Exercise:
Repeat the listing verbatim. Drop any pictures.

Provided entries:
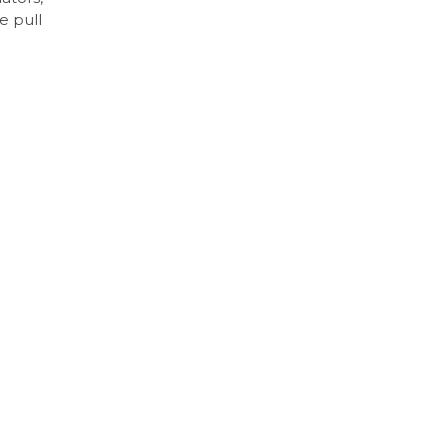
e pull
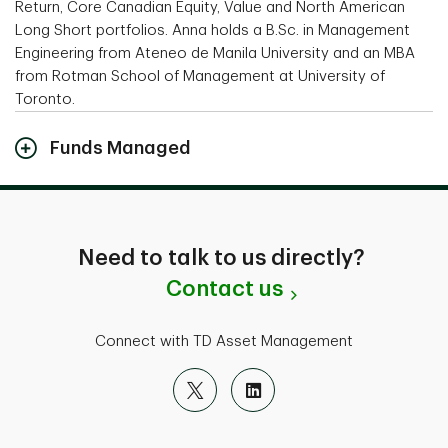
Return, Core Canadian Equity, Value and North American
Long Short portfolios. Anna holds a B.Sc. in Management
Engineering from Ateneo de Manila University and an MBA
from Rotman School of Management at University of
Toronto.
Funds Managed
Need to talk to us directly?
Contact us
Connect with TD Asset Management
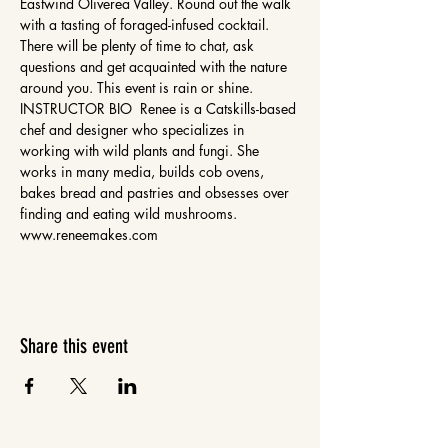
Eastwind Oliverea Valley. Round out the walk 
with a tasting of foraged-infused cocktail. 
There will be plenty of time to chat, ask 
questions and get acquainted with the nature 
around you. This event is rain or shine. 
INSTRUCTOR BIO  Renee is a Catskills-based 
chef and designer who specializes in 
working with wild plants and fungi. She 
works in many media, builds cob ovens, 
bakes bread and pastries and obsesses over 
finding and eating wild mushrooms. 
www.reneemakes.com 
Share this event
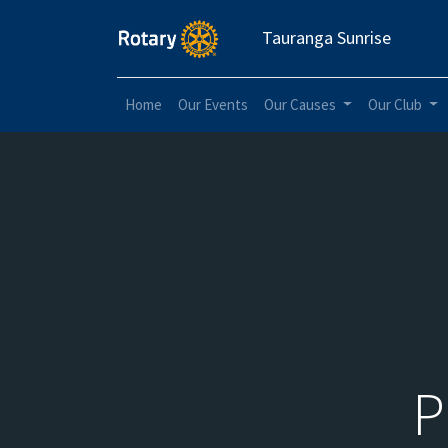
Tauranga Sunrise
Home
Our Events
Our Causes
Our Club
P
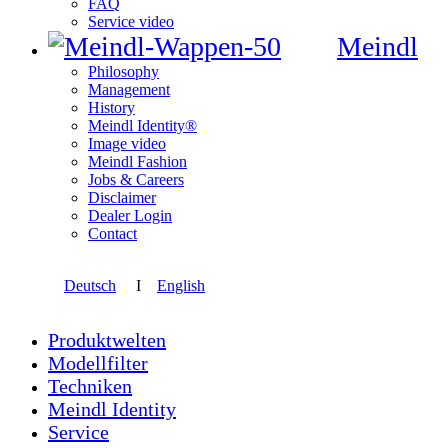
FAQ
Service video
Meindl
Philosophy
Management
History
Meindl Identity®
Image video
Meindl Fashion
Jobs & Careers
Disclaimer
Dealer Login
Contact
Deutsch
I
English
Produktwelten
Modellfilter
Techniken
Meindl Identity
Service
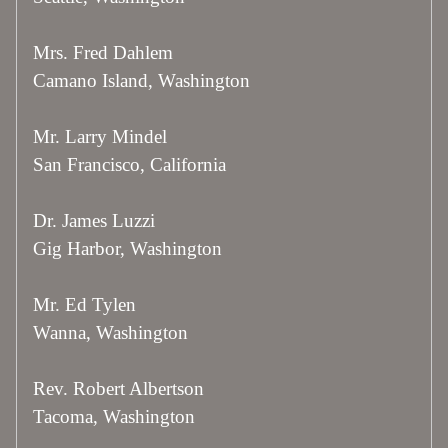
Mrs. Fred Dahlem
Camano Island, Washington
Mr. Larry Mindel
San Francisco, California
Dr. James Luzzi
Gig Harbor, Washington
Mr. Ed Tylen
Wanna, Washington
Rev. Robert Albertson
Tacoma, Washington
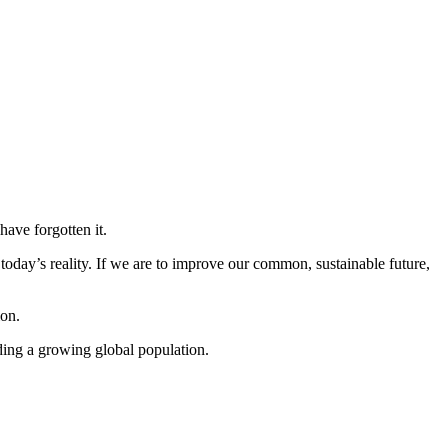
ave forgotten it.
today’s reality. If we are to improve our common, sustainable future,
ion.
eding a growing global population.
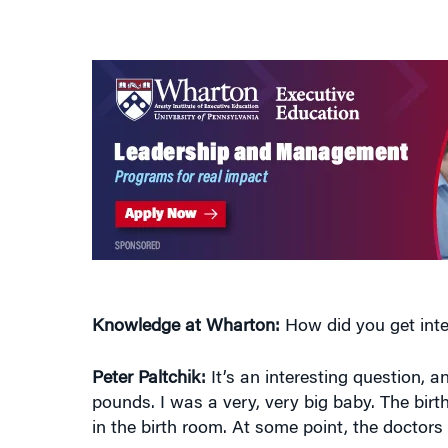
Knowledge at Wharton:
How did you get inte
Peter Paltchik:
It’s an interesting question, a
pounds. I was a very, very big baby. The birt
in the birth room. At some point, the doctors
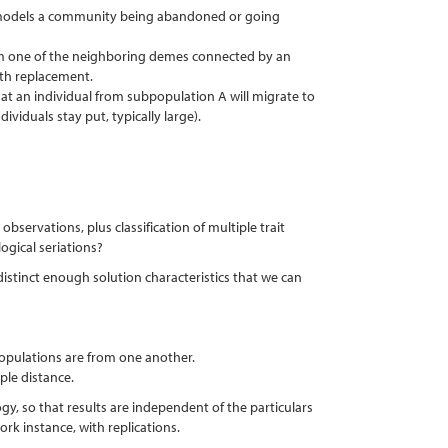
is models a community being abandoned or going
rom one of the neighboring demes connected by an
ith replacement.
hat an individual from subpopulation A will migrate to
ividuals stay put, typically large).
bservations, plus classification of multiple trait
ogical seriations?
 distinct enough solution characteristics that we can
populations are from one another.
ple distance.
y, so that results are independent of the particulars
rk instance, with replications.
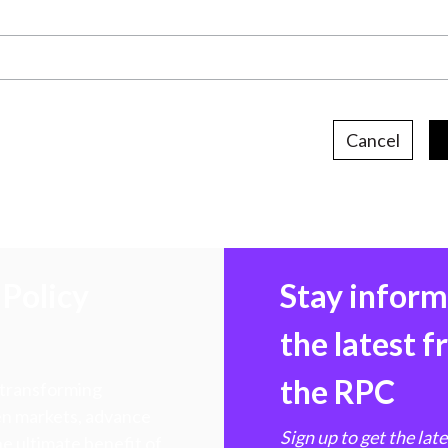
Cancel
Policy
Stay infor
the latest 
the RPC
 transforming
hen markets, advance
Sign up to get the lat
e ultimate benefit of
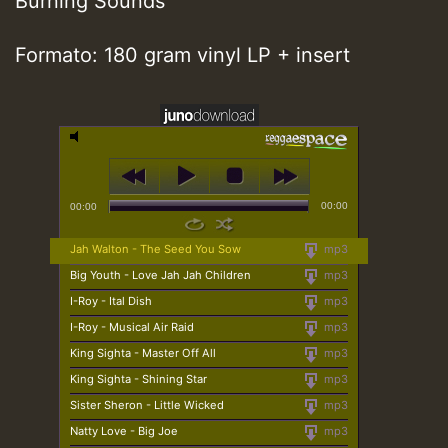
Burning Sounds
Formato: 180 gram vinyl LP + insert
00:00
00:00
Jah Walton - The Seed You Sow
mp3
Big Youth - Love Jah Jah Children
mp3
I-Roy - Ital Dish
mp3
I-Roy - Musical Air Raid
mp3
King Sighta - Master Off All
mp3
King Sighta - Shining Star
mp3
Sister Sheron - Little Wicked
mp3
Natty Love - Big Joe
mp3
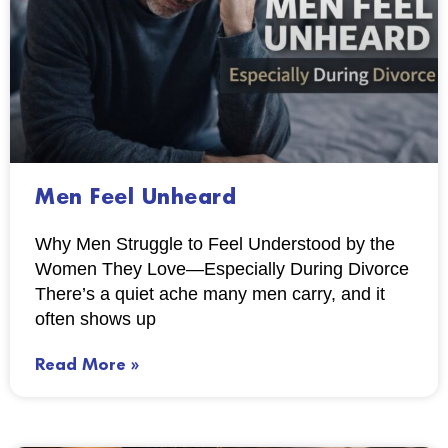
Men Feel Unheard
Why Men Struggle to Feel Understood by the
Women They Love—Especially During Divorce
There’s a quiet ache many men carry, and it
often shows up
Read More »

Your solution:
e pull
Return, Core Canadian Equity, Value and North American
Long Short portfolios. Anna holds a B.Sc. in Management
Engineering from Ateneo de Manila University and an MBA
from Rotman School of Management at University of
Toronto.
Funds Managed
Need to talk to us directly?
Contact us
Connect with TD Asset Management
Eastwind Oliverea Valley. Round out the walk 
with a tasting of foraged-infused cocktail. 
There will be plenty of time to chat, ask 
questions and get acquainted with the nature 
around you. This event is rain or shine. 
INSTRUCTOR BIO  Renee is a Catskills-based 
chef and designer who specializes in 
working with wild plants and fungi. She 
works in many media, builds cob ovens, 
bakes bread and pastries and obsesses over 
finding and eating wild mushrooms. 
www.reneemakes.com 
Share this event
Tauranga Sunrise
Home
Our Events
Our Causes
Our Club
P
FAQ
Service video
Meindl
Philosophy
Management
History
Meindl Identity®
Image video
Meindl Fashion
Jobs & Careers
Disclaimer
Dealer Login
Contact
Deutsch
I
English
Produktwelten
Modellfilter
Techniken
Meindl Identity
Service
Mrs. Fred Dahlem
Camano Island, Washington
Mr. Larry Mindel
San Francisco, California
Dr. James Luzzi
Gig Harbor, Washington
Mr. Ed Tylen
Wanna, Washington
Rev. Robert Albertson
Tacoma, Washington
ave forgotten it.
today’s reality. If we are to improve our common, sustainable future,
ion.
eding a growing global population.
Knowledge at Wharton:
How did you get inte
Peter Paltchik:
It’s an interesting question, a
pounds. I was a very, very big baby. The birt
in the birth room. At some point, the doctors
is models a community being abandoned or going
rom one of the neighboring demes connected by an
ith replacement.
hat an individual from subpopulation A will migrate to
ividuals stay put, typically large).
bservations, plus classification of multiple trait
ogical seriations?
 distinct enough solution characteristics that we can
populations are from one another.
ple distance.
y, so that results are independent of the particulars
rk instance, with replications.
Cancel
Policy
Stay infor
the latest 
the RPC
 transforming
hen markets, advance
Sign up to get the lat
e ultimate benefit of
Burning Sounds
Formato: 180 gram vinyl LP + insert
00:00
00:00
Jah Walton - The Seed You Sow
mp3
Big Youth - Love Jah Jah Children
mp3
I-Roy - Ital Dish
mp3
I-Roy - Musical Air Raid
mp3
King Sighta - Master Off All
mp3
King Sighta - Shining Star
mp3
Sister Sheron - Little Wicked
mp3
Natty Love - Big Joe
mp3
Men Feel Unheard
Why Men Struggle to Feel Understood by the
Women They Love—Especially During Divorce
There’s a quiet ache many men carry, and it
often shows up
Read More »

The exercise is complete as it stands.